Наконец офицер услыхал мой стук и открыл дверь. Насколько я понял, у него была своя отдельная палатка и он еще не ложился, засидевшись за детективным романом и бутылкой виски. Он казался смущенным — по крайней мере узнал он меня не сразу. Установив мою личность и поняв, что я заболел, он принялся уговаривать меня остаться с ним до утра. Завтра первым делом пойдем в лазарет, сказал он. Мы пойдем вместе. Он был намерен обо мне позаботиться. Я вынужден был снова и снова настаивать на том, что мне срочно надо к медсестре („Я правда болен, сэр, это нельзя откладывать“), пока он, наконец, не сжалился надо мной и не отвел меня в лазарет. Даже пока я его умолял, меня не покидала мысль о том, каково было бы жить вместе с ним в этой просторной палатке. Но почему он раньше меня не замечал? Почему не пытался меня погладить? Неужели я был чем-то хуже соседа? Менее красив? Я, по крайней мере, нормальный, подумал я, бросив взгляд на его изможденное, небритое лицо, на профиль с выступом бровей в темноте, поблескивающей от ртути.

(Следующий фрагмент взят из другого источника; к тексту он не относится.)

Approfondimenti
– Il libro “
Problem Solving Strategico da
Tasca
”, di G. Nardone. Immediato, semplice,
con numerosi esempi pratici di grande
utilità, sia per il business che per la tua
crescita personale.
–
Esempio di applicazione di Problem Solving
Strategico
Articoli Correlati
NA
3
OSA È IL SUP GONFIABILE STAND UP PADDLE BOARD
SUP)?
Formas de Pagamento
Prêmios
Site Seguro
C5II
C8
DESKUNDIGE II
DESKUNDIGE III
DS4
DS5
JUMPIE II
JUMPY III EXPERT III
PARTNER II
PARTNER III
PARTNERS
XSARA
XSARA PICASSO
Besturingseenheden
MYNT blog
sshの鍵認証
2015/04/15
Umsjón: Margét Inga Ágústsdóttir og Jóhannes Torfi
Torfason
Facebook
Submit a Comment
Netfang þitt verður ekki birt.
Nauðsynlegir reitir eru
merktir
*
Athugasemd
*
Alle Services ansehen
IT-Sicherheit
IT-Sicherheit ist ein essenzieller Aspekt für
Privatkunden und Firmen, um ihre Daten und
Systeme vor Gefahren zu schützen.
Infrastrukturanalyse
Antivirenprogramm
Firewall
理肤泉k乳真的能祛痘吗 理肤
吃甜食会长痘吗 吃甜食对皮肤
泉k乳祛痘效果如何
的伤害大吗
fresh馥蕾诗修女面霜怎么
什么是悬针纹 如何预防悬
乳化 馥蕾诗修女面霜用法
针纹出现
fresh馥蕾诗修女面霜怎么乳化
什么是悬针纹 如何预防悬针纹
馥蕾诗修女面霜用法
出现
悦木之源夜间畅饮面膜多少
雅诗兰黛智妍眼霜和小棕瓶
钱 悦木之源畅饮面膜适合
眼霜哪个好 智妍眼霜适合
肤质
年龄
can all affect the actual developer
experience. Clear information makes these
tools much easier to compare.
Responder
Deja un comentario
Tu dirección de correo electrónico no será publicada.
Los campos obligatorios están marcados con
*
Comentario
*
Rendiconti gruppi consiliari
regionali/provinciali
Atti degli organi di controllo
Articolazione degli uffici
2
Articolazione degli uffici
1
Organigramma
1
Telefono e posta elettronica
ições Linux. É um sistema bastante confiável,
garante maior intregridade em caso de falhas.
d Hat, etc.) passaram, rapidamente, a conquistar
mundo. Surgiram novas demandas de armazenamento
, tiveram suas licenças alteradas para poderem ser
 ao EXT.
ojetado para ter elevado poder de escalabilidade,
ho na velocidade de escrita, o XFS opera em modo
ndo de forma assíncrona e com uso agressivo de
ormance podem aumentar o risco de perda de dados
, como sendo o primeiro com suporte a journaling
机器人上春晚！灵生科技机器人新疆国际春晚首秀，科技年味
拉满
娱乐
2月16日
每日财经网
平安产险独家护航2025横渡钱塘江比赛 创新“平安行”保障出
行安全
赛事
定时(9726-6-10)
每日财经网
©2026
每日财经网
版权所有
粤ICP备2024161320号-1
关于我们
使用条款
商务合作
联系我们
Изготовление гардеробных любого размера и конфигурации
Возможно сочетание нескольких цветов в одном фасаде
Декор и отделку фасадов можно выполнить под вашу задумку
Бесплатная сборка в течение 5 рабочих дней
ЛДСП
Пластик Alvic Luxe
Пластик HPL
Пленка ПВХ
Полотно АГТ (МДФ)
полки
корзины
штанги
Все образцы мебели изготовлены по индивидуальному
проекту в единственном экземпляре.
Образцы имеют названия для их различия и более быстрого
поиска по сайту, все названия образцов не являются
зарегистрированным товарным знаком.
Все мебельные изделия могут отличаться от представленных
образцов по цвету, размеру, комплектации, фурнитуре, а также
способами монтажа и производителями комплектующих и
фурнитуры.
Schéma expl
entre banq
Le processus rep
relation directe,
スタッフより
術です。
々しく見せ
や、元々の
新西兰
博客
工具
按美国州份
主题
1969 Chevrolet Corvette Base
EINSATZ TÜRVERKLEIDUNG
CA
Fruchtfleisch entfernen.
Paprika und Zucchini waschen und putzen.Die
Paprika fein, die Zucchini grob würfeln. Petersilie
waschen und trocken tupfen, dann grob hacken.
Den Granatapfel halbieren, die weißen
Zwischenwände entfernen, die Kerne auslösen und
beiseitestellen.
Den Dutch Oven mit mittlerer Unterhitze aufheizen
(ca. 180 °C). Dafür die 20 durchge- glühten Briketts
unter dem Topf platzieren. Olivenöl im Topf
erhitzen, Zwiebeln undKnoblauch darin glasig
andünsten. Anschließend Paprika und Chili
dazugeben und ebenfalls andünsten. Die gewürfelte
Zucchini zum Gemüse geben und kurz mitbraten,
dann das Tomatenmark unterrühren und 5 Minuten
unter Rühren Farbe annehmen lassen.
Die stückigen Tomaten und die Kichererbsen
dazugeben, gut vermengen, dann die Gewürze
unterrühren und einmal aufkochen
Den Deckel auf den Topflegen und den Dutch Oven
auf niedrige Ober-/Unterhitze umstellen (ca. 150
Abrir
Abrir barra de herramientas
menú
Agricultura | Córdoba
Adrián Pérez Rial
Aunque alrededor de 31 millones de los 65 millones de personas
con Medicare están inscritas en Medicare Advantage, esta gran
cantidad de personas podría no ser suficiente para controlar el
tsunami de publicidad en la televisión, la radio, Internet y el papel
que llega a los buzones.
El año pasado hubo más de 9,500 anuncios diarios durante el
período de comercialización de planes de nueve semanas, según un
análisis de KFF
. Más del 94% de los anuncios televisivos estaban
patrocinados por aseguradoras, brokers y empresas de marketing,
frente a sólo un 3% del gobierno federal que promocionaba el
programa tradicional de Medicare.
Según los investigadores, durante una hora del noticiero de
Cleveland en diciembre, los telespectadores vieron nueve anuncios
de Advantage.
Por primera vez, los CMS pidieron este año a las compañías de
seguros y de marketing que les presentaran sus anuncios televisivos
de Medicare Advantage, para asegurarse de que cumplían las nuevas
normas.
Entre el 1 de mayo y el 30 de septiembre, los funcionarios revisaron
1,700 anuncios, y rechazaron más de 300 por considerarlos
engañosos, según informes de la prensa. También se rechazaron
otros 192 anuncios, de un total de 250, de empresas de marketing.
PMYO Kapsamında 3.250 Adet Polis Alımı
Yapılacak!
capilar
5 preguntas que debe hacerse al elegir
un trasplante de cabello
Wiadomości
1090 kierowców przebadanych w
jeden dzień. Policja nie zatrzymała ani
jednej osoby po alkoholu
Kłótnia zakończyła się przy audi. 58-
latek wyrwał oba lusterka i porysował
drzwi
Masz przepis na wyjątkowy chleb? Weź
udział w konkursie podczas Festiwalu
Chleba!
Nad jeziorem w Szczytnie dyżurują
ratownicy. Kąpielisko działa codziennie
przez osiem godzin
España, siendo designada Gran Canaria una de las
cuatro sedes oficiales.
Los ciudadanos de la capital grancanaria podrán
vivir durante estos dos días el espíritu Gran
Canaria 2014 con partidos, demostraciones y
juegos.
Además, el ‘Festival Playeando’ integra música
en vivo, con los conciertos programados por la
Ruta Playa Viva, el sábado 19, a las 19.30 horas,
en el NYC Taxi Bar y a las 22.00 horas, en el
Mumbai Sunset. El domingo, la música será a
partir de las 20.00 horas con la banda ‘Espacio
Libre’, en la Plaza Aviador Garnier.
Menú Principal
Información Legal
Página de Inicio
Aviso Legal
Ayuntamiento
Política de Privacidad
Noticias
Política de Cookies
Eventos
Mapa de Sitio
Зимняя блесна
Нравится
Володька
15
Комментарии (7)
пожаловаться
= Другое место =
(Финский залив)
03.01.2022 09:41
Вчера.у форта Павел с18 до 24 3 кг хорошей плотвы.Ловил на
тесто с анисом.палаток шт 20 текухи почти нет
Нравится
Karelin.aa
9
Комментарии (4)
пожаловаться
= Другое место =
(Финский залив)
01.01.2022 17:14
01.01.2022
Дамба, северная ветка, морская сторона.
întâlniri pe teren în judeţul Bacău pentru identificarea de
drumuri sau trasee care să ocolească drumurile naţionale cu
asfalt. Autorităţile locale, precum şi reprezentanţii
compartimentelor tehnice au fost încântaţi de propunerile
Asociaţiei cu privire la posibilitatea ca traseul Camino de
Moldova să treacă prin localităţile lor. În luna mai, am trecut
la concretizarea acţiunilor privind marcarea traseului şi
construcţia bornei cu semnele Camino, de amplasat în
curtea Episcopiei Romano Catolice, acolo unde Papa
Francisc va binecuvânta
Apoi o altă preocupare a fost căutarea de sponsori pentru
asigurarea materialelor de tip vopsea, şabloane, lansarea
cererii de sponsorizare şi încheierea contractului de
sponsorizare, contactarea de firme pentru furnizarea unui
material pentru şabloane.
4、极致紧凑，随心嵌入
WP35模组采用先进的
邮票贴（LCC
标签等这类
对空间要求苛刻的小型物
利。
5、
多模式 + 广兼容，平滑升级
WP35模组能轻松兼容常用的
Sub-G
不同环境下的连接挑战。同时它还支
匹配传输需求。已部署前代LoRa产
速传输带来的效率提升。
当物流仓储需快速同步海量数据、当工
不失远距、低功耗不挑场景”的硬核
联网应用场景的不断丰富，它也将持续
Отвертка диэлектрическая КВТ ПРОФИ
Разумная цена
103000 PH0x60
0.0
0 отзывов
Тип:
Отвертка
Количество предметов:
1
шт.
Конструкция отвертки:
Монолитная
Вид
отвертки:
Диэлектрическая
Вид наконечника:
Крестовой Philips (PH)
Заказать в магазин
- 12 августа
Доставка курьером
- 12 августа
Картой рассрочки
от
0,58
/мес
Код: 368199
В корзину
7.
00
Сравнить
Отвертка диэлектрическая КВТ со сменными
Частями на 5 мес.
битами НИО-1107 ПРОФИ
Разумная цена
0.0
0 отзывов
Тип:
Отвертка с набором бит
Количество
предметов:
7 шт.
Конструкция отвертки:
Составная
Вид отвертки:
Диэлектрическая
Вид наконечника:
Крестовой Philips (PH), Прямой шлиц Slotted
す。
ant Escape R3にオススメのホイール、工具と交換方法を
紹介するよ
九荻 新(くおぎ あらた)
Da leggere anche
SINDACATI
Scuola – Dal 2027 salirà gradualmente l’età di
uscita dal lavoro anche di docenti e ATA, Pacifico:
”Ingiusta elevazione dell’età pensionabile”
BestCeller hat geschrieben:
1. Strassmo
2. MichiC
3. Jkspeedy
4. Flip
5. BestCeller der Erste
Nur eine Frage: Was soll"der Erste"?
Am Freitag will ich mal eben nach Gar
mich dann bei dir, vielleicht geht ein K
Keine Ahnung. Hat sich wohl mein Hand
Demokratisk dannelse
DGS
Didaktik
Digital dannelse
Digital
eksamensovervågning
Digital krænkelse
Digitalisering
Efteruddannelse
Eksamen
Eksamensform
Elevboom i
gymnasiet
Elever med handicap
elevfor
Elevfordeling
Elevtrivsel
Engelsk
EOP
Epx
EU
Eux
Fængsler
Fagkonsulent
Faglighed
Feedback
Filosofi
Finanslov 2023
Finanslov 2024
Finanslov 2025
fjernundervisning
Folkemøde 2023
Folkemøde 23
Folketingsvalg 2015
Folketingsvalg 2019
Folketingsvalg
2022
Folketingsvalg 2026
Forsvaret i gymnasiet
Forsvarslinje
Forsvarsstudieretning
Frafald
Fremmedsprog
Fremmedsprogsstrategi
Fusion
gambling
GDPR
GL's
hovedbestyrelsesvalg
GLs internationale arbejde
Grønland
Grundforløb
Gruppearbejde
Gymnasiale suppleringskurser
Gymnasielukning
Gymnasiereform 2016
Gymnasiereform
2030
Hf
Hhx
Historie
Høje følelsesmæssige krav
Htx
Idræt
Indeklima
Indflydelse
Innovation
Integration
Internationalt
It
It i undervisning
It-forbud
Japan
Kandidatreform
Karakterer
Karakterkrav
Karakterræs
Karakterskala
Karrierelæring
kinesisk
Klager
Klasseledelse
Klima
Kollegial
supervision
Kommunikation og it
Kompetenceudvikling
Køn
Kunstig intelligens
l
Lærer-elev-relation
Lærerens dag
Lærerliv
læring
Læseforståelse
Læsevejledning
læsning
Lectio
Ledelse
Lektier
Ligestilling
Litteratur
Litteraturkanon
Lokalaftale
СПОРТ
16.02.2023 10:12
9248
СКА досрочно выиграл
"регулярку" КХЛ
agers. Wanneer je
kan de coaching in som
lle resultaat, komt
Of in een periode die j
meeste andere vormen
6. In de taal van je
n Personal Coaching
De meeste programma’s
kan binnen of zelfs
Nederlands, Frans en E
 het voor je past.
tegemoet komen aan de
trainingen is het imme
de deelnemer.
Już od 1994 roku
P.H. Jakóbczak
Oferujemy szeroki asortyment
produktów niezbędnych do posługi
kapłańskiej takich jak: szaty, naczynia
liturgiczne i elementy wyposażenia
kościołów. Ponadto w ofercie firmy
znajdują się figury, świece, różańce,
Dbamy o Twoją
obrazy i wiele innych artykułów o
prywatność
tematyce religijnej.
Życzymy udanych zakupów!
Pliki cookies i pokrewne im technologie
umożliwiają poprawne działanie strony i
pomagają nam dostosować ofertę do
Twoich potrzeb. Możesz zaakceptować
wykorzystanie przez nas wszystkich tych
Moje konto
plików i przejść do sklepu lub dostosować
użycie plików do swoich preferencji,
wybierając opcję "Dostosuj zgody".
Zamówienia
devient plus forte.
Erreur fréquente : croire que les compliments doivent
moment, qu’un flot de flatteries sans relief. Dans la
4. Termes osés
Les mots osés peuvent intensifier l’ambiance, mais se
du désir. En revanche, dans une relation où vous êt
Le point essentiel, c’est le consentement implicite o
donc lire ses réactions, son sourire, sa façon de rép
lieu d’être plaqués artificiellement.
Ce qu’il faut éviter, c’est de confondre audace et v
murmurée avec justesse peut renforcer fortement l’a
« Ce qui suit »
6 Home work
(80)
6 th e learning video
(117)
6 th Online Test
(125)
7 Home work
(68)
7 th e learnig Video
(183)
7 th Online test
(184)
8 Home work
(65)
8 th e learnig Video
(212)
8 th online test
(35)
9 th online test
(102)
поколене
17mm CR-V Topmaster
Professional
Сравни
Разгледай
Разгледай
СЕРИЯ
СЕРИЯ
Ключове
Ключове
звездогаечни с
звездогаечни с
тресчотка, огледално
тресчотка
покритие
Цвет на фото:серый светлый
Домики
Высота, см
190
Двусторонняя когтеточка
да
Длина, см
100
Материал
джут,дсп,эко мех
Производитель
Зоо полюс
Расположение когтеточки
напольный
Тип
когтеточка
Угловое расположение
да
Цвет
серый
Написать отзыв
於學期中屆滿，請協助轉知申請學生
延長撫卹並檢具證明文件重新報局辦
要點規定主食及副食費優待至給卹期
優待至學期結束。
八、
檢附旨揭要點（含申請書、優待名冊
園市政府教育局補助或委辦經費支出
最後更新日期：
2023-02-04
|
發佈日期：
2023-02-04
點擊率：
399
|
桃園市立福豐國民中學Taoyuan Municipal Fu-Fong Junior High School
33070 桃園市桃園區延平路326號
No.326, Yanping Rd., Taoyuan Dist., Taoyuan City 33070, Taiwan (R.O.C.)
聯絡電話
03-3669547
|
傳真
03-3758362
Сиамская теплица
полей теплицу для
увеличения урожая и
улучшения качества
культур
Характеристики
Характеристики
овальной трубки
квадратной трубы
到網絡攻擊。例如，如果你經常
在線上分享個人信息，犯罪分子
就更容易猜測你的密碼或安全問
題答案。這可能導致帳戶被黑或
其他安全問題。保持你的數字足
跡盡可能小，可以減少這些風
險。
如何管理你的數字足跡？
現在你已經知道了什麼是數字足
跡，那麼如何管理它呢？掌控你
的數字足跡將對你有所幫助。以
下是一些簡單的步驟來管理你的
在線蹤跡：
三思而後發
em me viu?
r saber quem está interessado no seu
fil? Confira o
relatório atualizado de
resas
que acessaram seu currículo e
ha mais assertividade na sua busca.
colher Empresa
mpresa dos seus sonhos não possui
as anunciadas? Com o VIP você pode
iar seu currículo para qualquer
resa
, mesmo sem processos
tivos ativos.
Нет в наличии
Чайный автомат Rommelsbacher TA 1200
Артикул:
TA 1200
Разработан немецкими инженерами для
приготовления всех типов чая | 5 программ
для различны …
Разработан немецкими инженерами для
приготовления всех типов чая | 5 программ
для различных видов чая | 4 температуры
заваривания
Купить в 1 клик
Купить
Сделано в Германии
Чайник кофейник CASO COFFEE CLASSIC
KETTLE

На следующее лето я отказывался ехать в лагерь до тех пор, пока мама не солгала мне, сказав, что я в качестве помощника воспитателя буду руководить любительским театром в чудесном местечке среди северных лесов, где нет почти никакой дисциплины, к тому же для меня в любом случае будет сделано исключение. Еще до начала сезона я отправился на север вместе с владельцем лагеря, который рассыпался передо мной мелким бесом („Да, так вот, тебе решать, какие пьесы ты хочешь поставить — ведь ты и есть театральная власть“). После подобных слов казалось, что он захлебывается собственным благородством; губы его вытягивались в трубочку для кислого поцелуя.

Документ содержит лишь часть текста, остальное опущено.